= Beginning of Section =

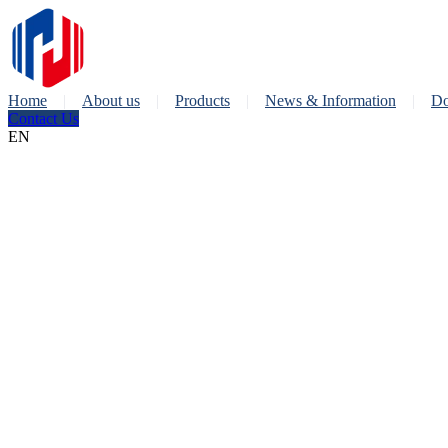
Home
About us
Products
News & Information
Do
Contact Us
EN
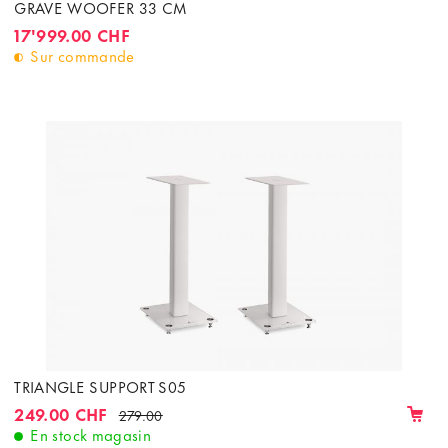
GRAVE WOOFER 33 CM
17'999.00 CHF
Sur commande
TRIANGLE SUPPORT S05
249.00 CHF
279.00
En stock magasin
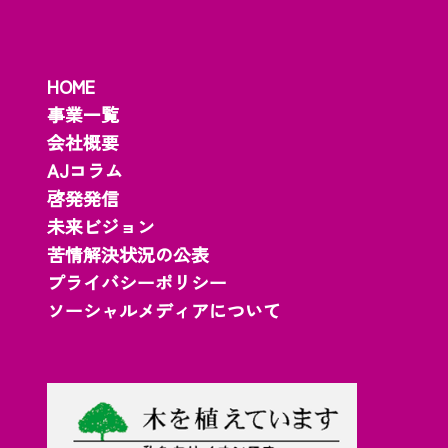
HOME
事業一覧
会社概要
AJコラム
啓発発信
未来ビジョン
苦情解決状況の公表
プライバシーポリシー
ソーシャルメディアについて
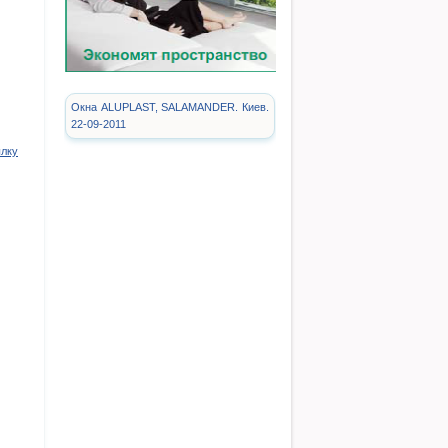
Окна ALUPLAST, SALAMANDER. Киев.
22-09-2011
ылку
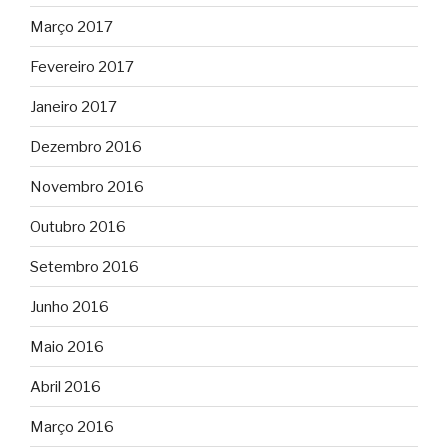
Março 2017
Fevereiro 2017
Janeiro 2017
Dezembro 2016
Novembro 2016
Outubro 2016
Setembro 2016
Junho 2016
Maio 2016
Abril 2016
Março 2016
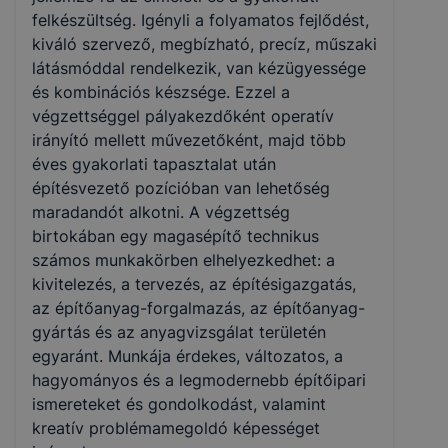
felkészültség. Igényli a folyamatos fejlődést,
kiváló szervező, megbízható, precíz, műszaki
látásmóddal rendelkezik, van kézügyessége
és kombinációs készsége. Ezzel a
végzettséggel pályakezdőként operatív
irányító mellett művezetőként, majd több
éves gyakorlati tapasztalat után
építésvezető pozícióban van lehetőség
maradandót alkotni. A végzettség
birtokában egy magasépítő technikus
számos munkakörben elhelyezkedhet: a
kivitelezés, a tervezés, az építésigazgatás,
az építőanyag-forgalmazás, az építőanyag-
gyártás és az anyagvizsgálat területén
egyaránt. Munkája érdekes, változatos, a
hagyományos és a legmodernebb építőipari
ismereteket és gondolkodást, valamint
kreatív problémamegoldó képességet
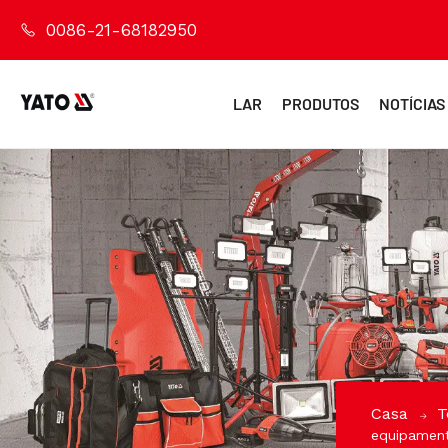
0086-21-68182950
LAR
PRODUTOS
NOTÍCIAS
Casa
T
equipament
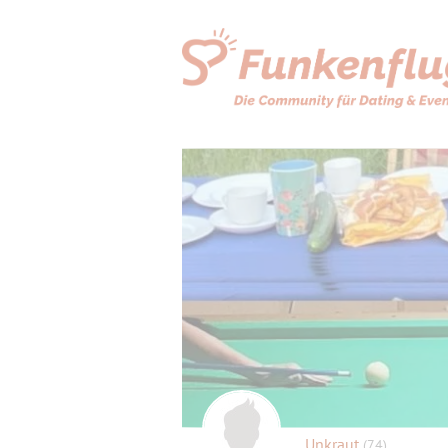
Unkraut
(74)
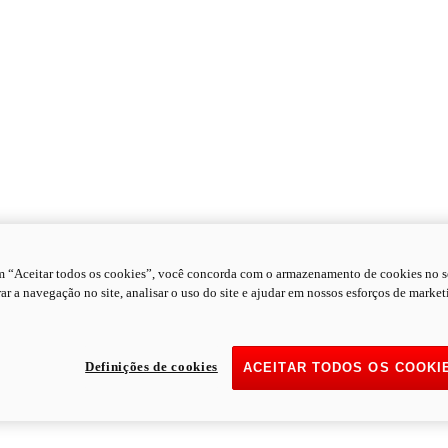
m “Aceitar todos os cookies”, você concorda com o armazenamento de cookies no s
ar a navegação no site, analisar o uso do site e ajudar em nossos esforços de market
Definições de cookies
ACEITAR TODOS OS COOKI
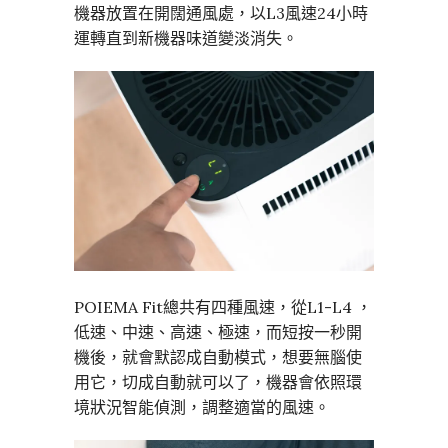
機器放置在開闊通風處，以L3風速24小時
運轉直到新機器味道變淡消失。
POIEMA Fit總共有四種風速，從L1-L4 ，
低速、中速、高速、極速，而短按一秒開
機後，就會默認成自動模式，想要無腦使
用它，切成自動就可以了，機器會依照環
境狀況智能偵測，調整適當的風速。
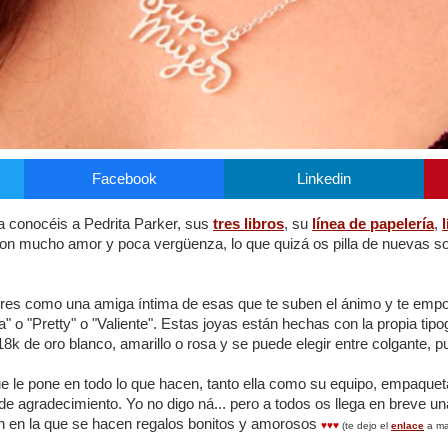
Facebook
Linkedin
a conocéis a Pedrita Parker, sus
tres libros
, su
línea de papelería
,
con mucho amor y poca vergüenza, lo que quizá os pilla de nuevas s
jeres como una amiga íntima de esas que te suben el ánimo y te emp
a" o "Pretty" o "Valiente". Estas joyas están hechas con la propia tipo
k de oro blanco, amarillo o rosa y se puede elegir entre colgante, pu
ue le pone en todo lo que hacen, tanto ella como su equipo, empaquet
 de agradecimiento. Yo no digo ná... pero a todos os llega en breve u
ín en la que se hacen regalos bonitos y amorosos
♥
♥
♥
(te dejo el
enlace
a man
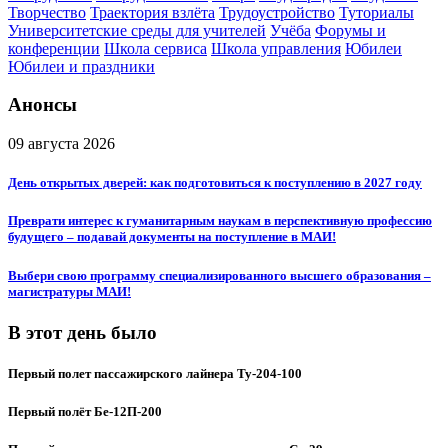
Творчество
Траектория взлёта
Трудоустройство
Туториалы
Университетские среды для учителей
Учёба
Форумы и
конференции
Школа сервиса
Школа управления
Юбилеи
Юбилеи и праздники
Анонсы
09 августа 2026
День открытых дверей: как подготовиться к поступлению в 2027 году
Преврати интерес к гуманитарным наукам в перспективную профессию
будущего – подавай документы на поступление в МАИ!
Выбери свою программу специализированного высшего образования –
магистратуры МАИ!
В этот день было
Первый полет пассажирского лайнера Ту-204-100
Первый полёт Бе-12П-200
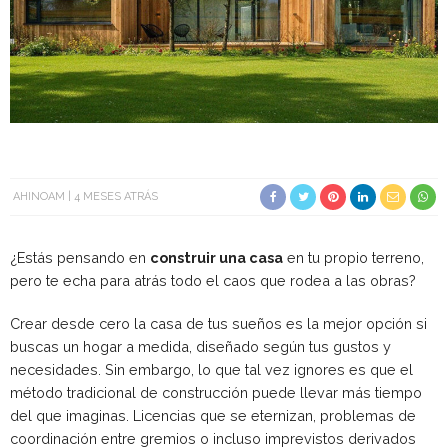
AHINOAM
4 MESES ATRÁS
¿Estás pensando en
construir una casa
en tu propio terreno,
pero te echa para atrás todo el caos que rodea a las obras?
Crear desde cero la casa de tus sueños es la mejor opción si
buscas un hogar a medida, diseñado según tus gustos y
necesidades. Sin embargo, lo que tal vez ignores es que el
método tradicional de construcción puede llevar más tiempo
del que imaginas. Licencias que se eternizan, problemas de
coordinación entre gremios o incluso imprevistos derivados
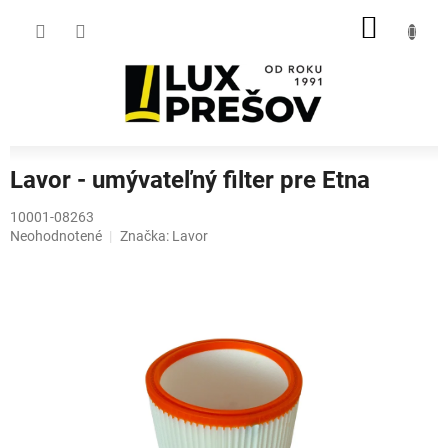
Prejsť
NÁKU
na
obsah
KOŠÍK
Lavor - umývateľný filter pre Etna
10001-08263
Priemerné
Neohodnotené
Značka:
Lavor
hodnotenie
produktu
je
0,0
z
5
hviezdičiek.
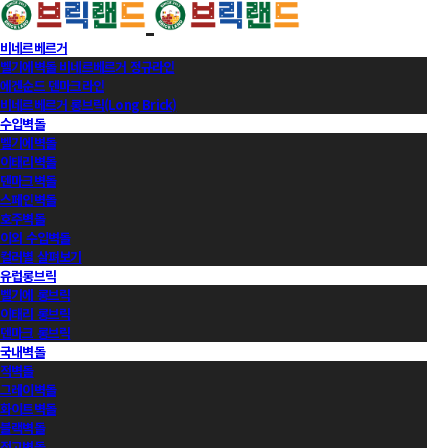
비네르베르거
벨기에벽돌 비네르베르거 정규라인
에겐순드 덴마크라인
비네르베르거 롱브릭(Long Brick)
수입벽돌
벨기에벽돌
이태리벽돌
덴마크벽돌
스페인벽돌
호주벽돌
이외 수입벽돌
컬러별 살펴보기
유럽롱브릭
벨기에 롱브릭
이태리 롱브릭
덴마크 롱브릭
국내벽돌
적벽돌
그레이벽돌
화이트벽돌
블랙벽돌
적고벽돌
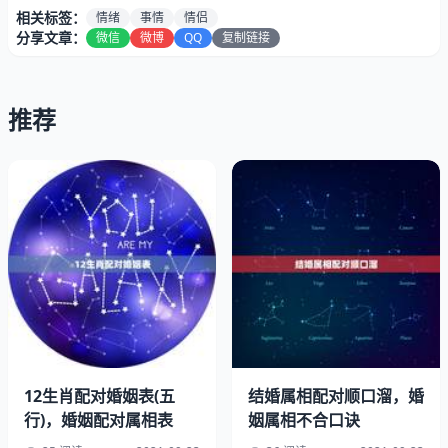
相关标签：
情绪
事情
情侣
分享文章：
微信
微博
QQ
复制链接
推荐
2、每天睡觉前，让他躺在床上，给他做做，的目的是表示
他工作很 累，希望他有个好身体，这样你们才能长长久
12生肖配对婚姻表(五
结婚属相配对顺口溜，婚
久，白头到老。每天的时候，轻声的和他沟通一些事情，循
行)，婚姻配对属相表
姻属相不合口诀
序渐进，别一下说很多，老公会烦的。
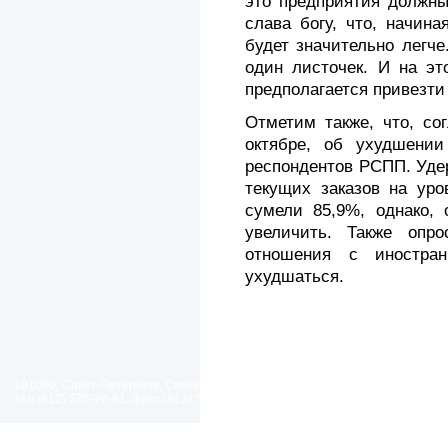
это предприятия должны
слава богу, что, начин
будет значительно легче
один листочек. И на эт
предполагается привезти
Отметим также, что, со
октябре, об ухудшении
респондентов РСПП. Уде
текущих заказов на уро
сумели 85,9%, однако,
увеличить. Также опро
отношения с иностра
ухудшаться.
191060, Санкт-Петербург, Смольный проезд, дом 1, литер Б
тел.(812) 576-76-81, факс (812) 576-77-92 E-mail: spp@spp.spb.ru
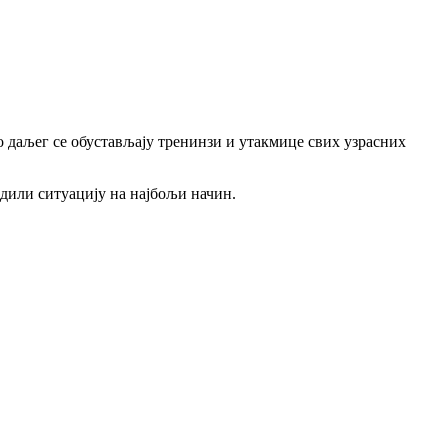
даљег се обустављају тренинзи и утакмице свих узрасних
дили ситуацију на најбољи начин.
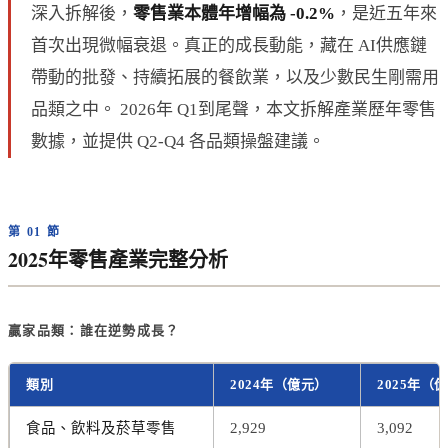
深入拆解後，
零售業本體年增幅為 -0.2%
，是近五年來
首次出現微幅衰退。真正的成長動能，藏在 AI供應鏈
帶動的批發、持續拓展的餐飲業，以及少數民生剛需用
品類之中。 2026年 Q1到尾聲，本文拆解產業歷年零售
數據，並提供 Q2-Q4 各品類操盤建議。
第 01 節
2025年零售產業完整分析
贏家品類：誰在逆勢成長？
類別
2024年（億元）
2025年（
食品、飲料及菸草零售
2,929
3,092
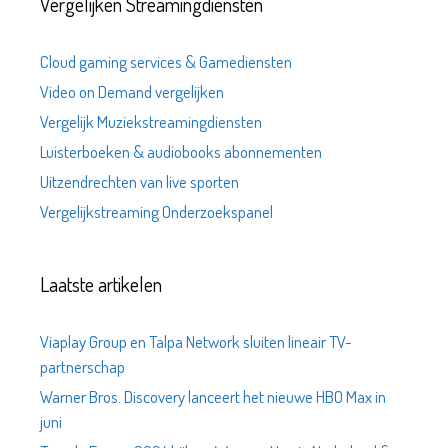
Vergelijken Streamingdiensten
Cloud gaming services & Gamediensten
Video on Demand vergelijken
Vergelijk Muziekstreamingdiensten
Luisterboeken & audiobooks abonnementen
Uitzendrechten van live sporten
Vergelijkstreaming Onderzoekspanel
Laatste artikelen
Viaplay Group en Talpa Network sluiten lineair TV-
partnerschap
Warner Bros. Discovery lanceert het nieuwe HBO Max in
juni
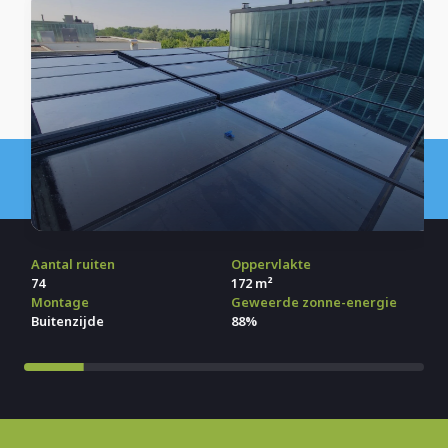
Toepassing
Zonwerende raamfolie
Aantal ruiten
Oppervlakte
74
172 m²
Montage
Geweerde zonne-energie
Buitenzijde
88%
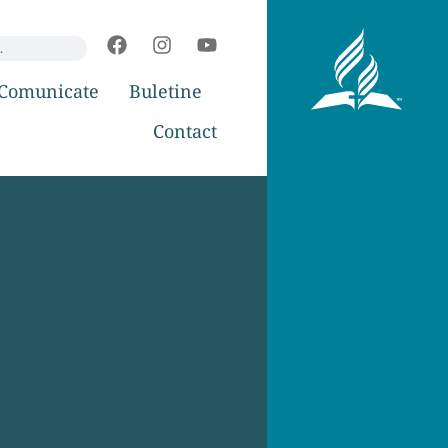
Comunicate
Buletine
Contact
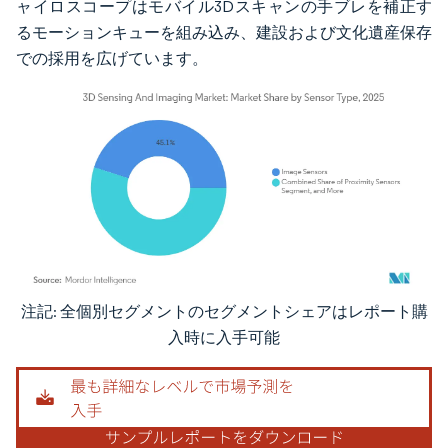
ャイロスコープはモバイル3Dスキャンの手ブレを補正す
るモーションキューを組み込み、建設および文化遺産保存
での採用を広げています。
注記: 全個別セグメントのセグメントシェアはレポート購
画像 © Mordor Intelligence。再利用にはCC BY 4.0の表示が必要です。
入時に入手可能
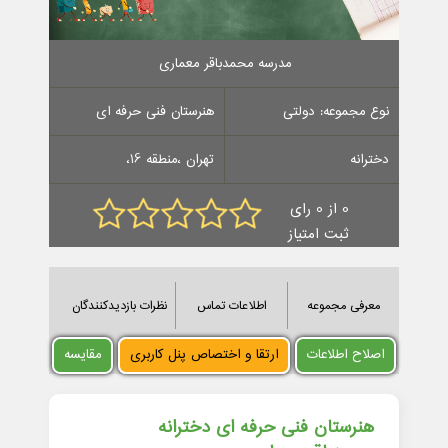
مدرسه محمدباقر معماری
نوع مجموعه: دولتی
هنرستان فنی حرفه ای
دخترانه
تهران ،منطقه 16،
0 از 0 رای
ثبت امتیاز
معرفی مجموعه
اطلاعات تماس
نظرات بازدیدکنندگان
اصلاح اطلاعات
ارتقا و اختصاص پنل کاربری
مقایسه
هنرستان فنی حرفه ای دخترانه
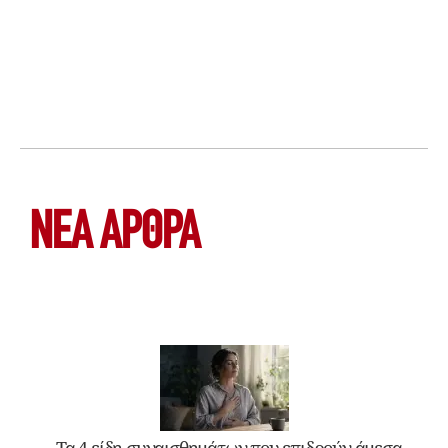
ΝΕΑ ΆΡΘΡΑ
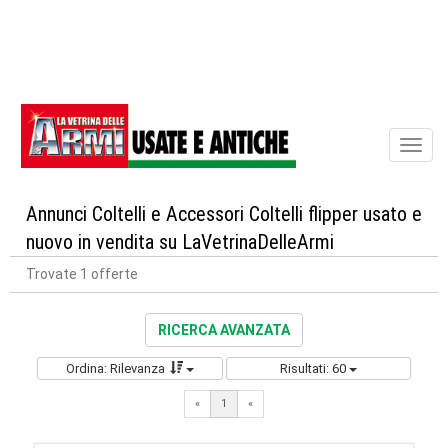
Toggl
naviga
Annunci Coltelli e Accessori Coltelli flipper usato e
nuovo in vendita su LaVetrinaDelleArmi
Trovate 1 offerte
RICERCA AVANZATA
Ordina: Rilevanza
Risultati: 60
«
1
«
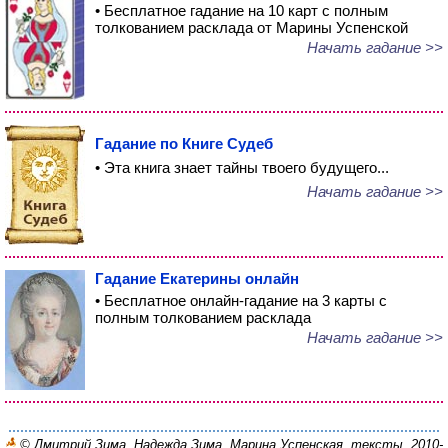
• Бесплатное гадание на 10 карт с полным
толкованием расклада от Марины Успенской
Начать гадание >>
Гадание по Книге Судеб
• Эта книга знает тайны твоего будущего...
Начать гадание >>
Гадание Екатерины онлайн
• Бесплатное онлайн-гадание на 3 карты с
полным толкованием расклада
Начать гадание >>
© Дмитрий Зима, Надежда Зима, Марина Успенская, тексты, 2010-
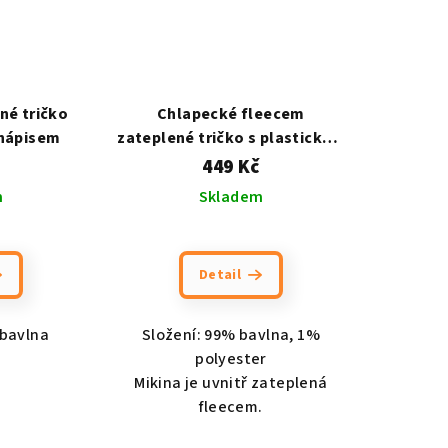
né tričko
Chlapecké fleecem
 nápisem
zateplené tričko s plastickým
nápisem (modrá nebo šedá
449 Kč
barva)
m
Skladem
Detail
 bavlna
Složení: 99% bavlna, 1%
polyester
Mikina je uvnitř zateplená
fleecem.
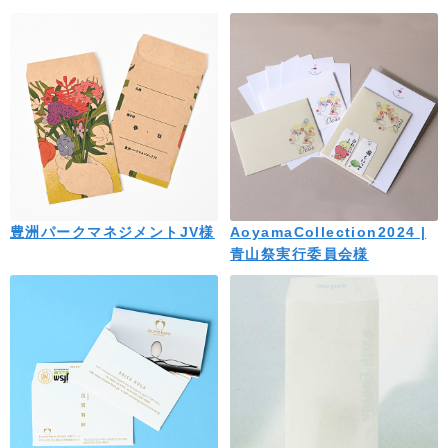
豊洲パークマネジメントJV様
AoyamaCollection2024 |
青山祭実行委員会様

= End of Section =

**Brief:**
Please set down exactly the lines from the one holding "Složení: 99% bavlna, 1%" through the last line of the entries, both ends included, and skip pictures.

**Answer box:**
Složení: 99% bavlna, 1%
polyester
Mikina je uvnitř zateplená
fleecem.
豊洲パークマネジメントJV様
AoyamaCollection2024 |
青山祭実行委員会様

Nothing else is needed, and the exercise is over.